WHAT YOU WILL DO
Using the data below, return word for word every line from the one holding "ässt sich das" down to the one holding "meilleurs buteurs européens, si bien que". Leave pictures out.

[Saved data entries]
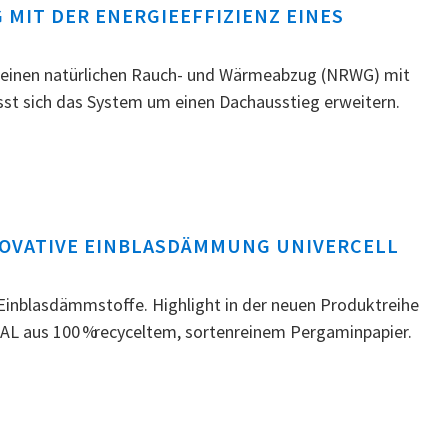
 MIT DER ENERGIEEFFIZIENZ EINES
s einen natürlichen Rauch- und Wärmeabzug (NRWG) mit
ässt sich das System um einen Dachausstieg erweitern.
NNOVATIVE EINBLASDÄMMUNG UNIVERCELL
Einblasdämmstoffe. Highlight in der neuen Produktreihe
L aus 100 % recyceltem, sortenreinem Pergaminpapier.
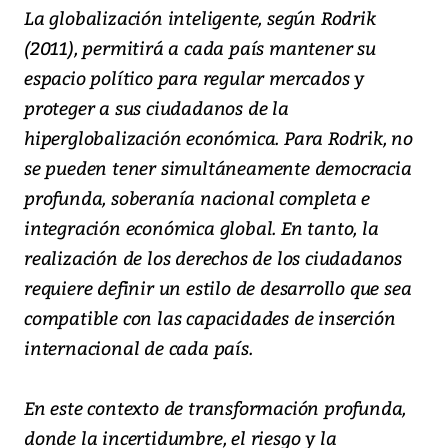
La globalización inteligente, según Rodrik
(2011), permitirá a cada país mantener su
espacio político para regular mercados y
proteger a sus ciudadanos de la
hiperglobalización económica. Para Rodrik, no
se pueden tener simultáneamente democracia
profunda, soberanía nacional completa e
integración económica global. En tanto, la
realización de los derechos de los ciudadanos
requiere definir un estilo de desarrollo que sea
compatible con las capacidades de inserción
internacional de cada país.
En este contexto de transformación profunda,
donde la incertidumbre, el riesgo y la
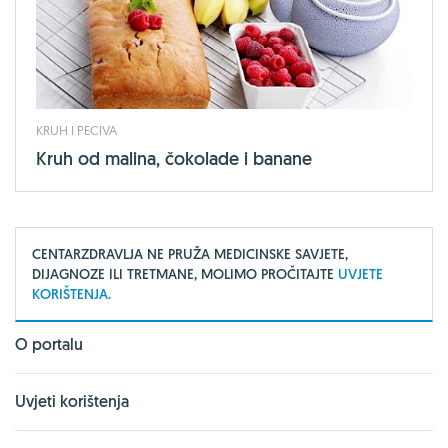
KRUH I PECIVA
Kruh od malina, čokolade i banane
CENTARZDRAVLJA NE PRUŽA MEDICINSKE SAVJETE,
DIJAGNOZE ILI TRETMANE, MOLIMO PROČITAJTE
UVJETE
KORIŠTENJA.
O portalu
Uvjeti korištenja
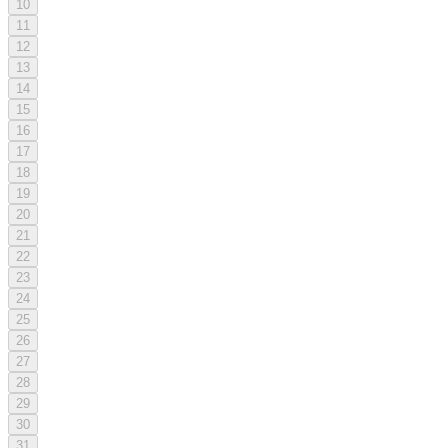
10
11
12
13
14
15
16
17
18
19
20
21
22
23
24
25
26
27
28
29
30
31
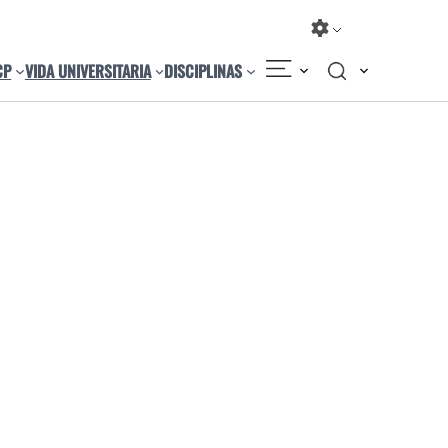
CP
VIDA UNIVERSITARIA
DISCIPLINAS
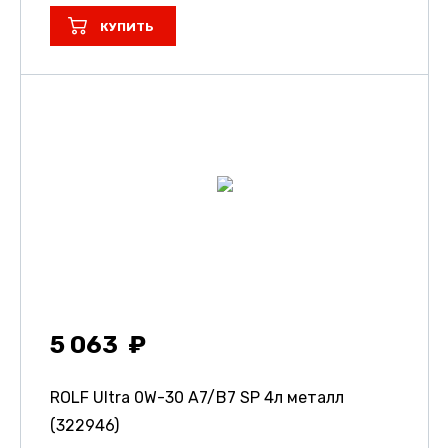
КУПИТЬ
5 063
ROLF Ultra 0W-30 A7/B7 SP 4л металл
(322946)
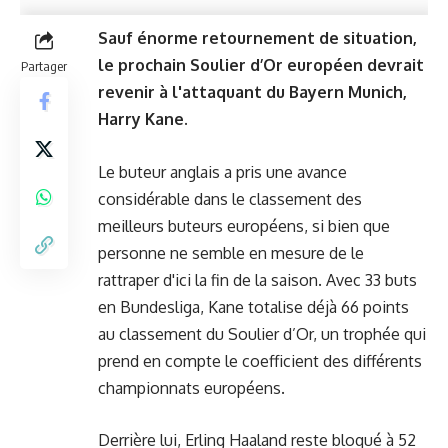
Sauf énorme retournement de situation,
le prochain Soulier d’Or européen devrait
Partager
revenir à l'attaquant du Bayern Munich,
Harry Kane.
Le buteur anglais a pris une avance
considérable dans le classement des
meilleurs buteurs européens, si bien que
personne ne semble en mesure de le
rattraper d'ici la fin de la saison. Avec 33 buts
en Bundesliga, Kane totalise déjà 66 points
au classement du Soulier d’Or, un trophée qui
prend en compte le coefficient des différents
championnats européens.
Derrière lui, Erling Haaland reste bloqué à 52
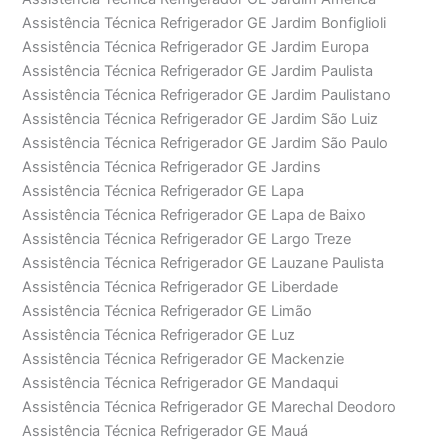
Assistência Técnica Refrigerador GE Jardim Bonfiglioli
Assistência Técnica Refrigerador GE Jardim Europa
Assistência Técnica Refrigerador GE Jardim Paulista
Assistência Técnica Refrigerador GE Jardim Paulistano
Assistência Técnica Refrigerador GE Jardim São Luiz
Assistência Técnica Refrigerador GE Jardim São Paulo
Assistência Técnica Refrigerador GE Jardins
Assistência Técnica Refrigerador GE Lapa
Assistência Técnica Refrigerador GE Lapa de Baixo
Assistência Técnica Refrigerador GE Largo Treze
Assistência Técnica Refrigerador GE Lauzane Paulista
Assistência Técnica Refrigerador GE Liberdade
Assistência Técnica Refrigerador GE Limão
Assistência Técnica Refrigerador GE Luz
Assistência Técnica Refrigerador GE Mackenzie
Assistência Técnica Refrigerador GE Mandaqui
Assistência Técnica Refrigerador GE Marechal Deodoro
Assistência Técnica Refrigerador GE Mauá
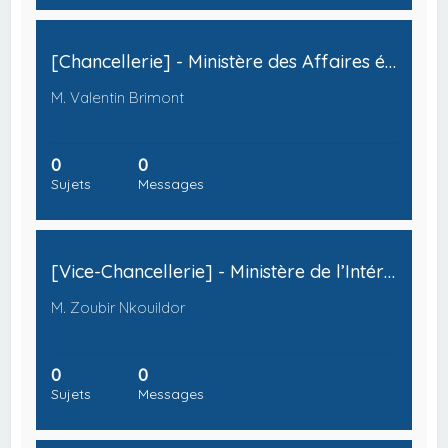
[Chancellerie] - Ministère des Affaires étrangères, de la Défense et du Commerce International
M. Valentin Brimont
0
0
Sujets
Messages
[Vice-Chancellerie] - Ministère de l’Intérieur, de la Justice et des Droits des Femmes
M. Zoubir Nkouildor
0
0
Sujets
Messages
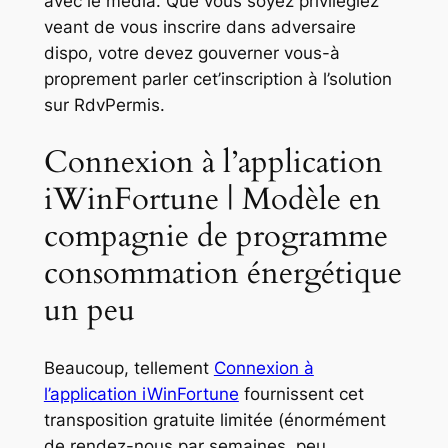
avec le média.
Que vous soyez privilégiez
veant de vous inscrire dans adversaire
dispo, votre devez gouverner vous-à
proprement parler cet’inscription à l’solution
sur RdvPermis.
Connexion à l’application
iWinFortune | Modèle en
compagnie de programme
consommation énergétique
un peu
Beaucoup, tellement
Connexion à
l’application iWinFortune
fournissent cet
transposition gratuite limitée (énormément
de rendez-nous par semaines, peu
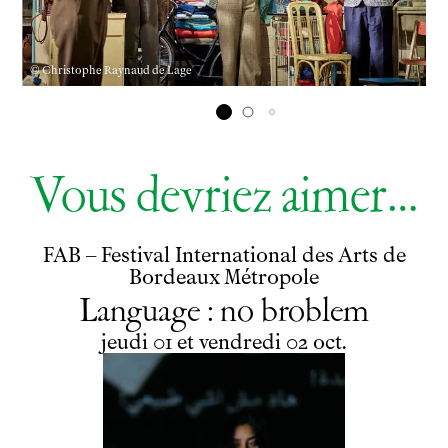
© Christophe Raynaud de Lage
Vous devriez aimer…
FAB – Festival International des Arts de
Bordeaux Métropole
Language : no broblem
du
jeudi
au
vendredi
octobre
jeudi
01
et
vendredi
02
oct.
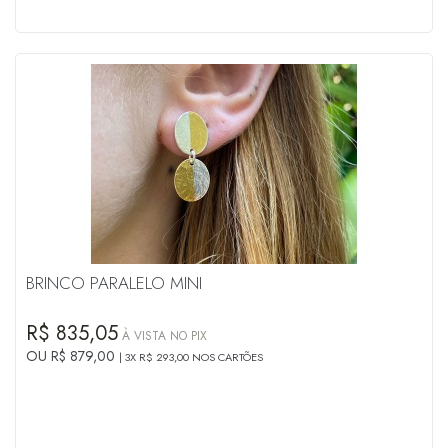
BRINCO PARALELO MINI
R$ 835,05
À VISTA NO PIX
OU R$ 879,00
3X R$ 293,00 NOS CARTÕES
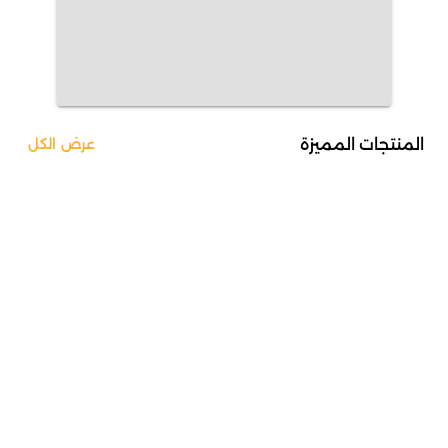
المنتجات المميزة
عرض الكل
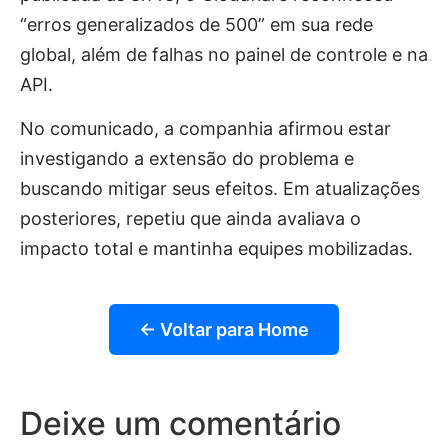
“erros generalizados de 500” em sua rede
global, além de falhas no painel de controle e na
API.
No comunicado, a companhia afirmou estar
investigando a extensão do problema e
buscando mitigar seus efeitos. Em atualizações
posteriores, repetiu que ainda avaliava o
impacto total e mantinha equipes mobilizadas.
← Voltar para Home
Deixe um comentário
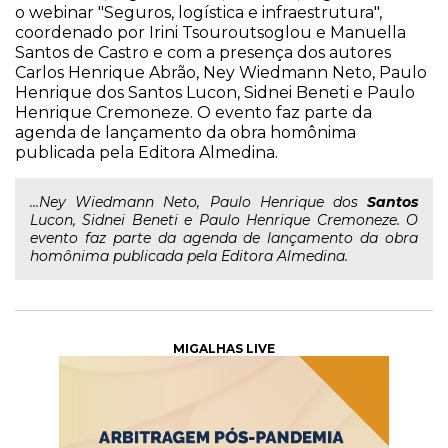
o webinar "Seguros, logística e infraestrutura",
coordenado por Irini Tsouroutsoglou e Manuella
Santos de Castro e com a presença dos autores
Carlos Henrique Abrão, Ney Wiedmann Neto, Paulo
Henrique dos Santos Lucon, Sidnei Beneti e Paulo
Henrique Cremoneze. O evento faz parte da
agenda de lançamento da obra homônima
publicada pela Editora Almedina.
...Ney Wiedmann Neto, Paulo Henrique dos
Santos
Lucon, Sidnei Beneti e Paulo Henrique Cremoneze. O
evento faz parte da agenda de lançamento da obra
homônima publicada pela Editora Almedina.
MIGALHAS LIVE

YOUR SOLUTION
ässt sich das System um einen Dachausstieg erweitern.
NNOVATIVE EINBLASDÄMMUNG UNIVERCELL
Einblasdämmstoffe. Highlight in der neuen Produktreihe
L aus 100 % recyceltem, sortenreinem Pergaminpapier.
La globalización inteligente, según Rodrik
(2011), permitirá a cada país mantener su
espacio político para regular mercados y
proteger a sus ciudadanos de la
hiperglobalización económica. Para Rodrik, no
se pueden tener simultáneamente democracia
profunda, soberanía nacional completa e
integración económica global. En tanto, la
realización de los derechos de los ciudadanos
requiere definir un estilo de desarrollo que sea
compatible con las capacidades de inserción
internacional de cada país.
En este contexto de transformación profunda,
donde la incertidumbre, el riesgo y la
KRUH I PECIVA
Kruh od malina, čokolade i banane
CENTARZDRAVLJA NE PRUŽA MEDICINSKE SAVJETE,
DIJAGNOZE ILI TRETMANE, MOLIMO PROČITAJTE
UVJETE
KORIŠTENJA.
O portalu
Uvjeti korištenja
10
11
12
13
14
15
16
17
18
19
20
21
22
23
24
25
26
27
28
29
30
31
CP
VIDA UNIVERSITARIA
DISCIPLINAS
КУПИТЬ
5 063
ROLF Ultra 0W-30 A7/B7 SP 4л металл
(322946)
Sauf énorme retournement de situation,
le prochain Soulier d’Or européen devrait
Partager
revenir à l'attaquant du Bayern Munich,
Harry Kane.
Le buteur anglais a pris une avance
considérable dans le classement des
meilleurs buteurs européens, si bien que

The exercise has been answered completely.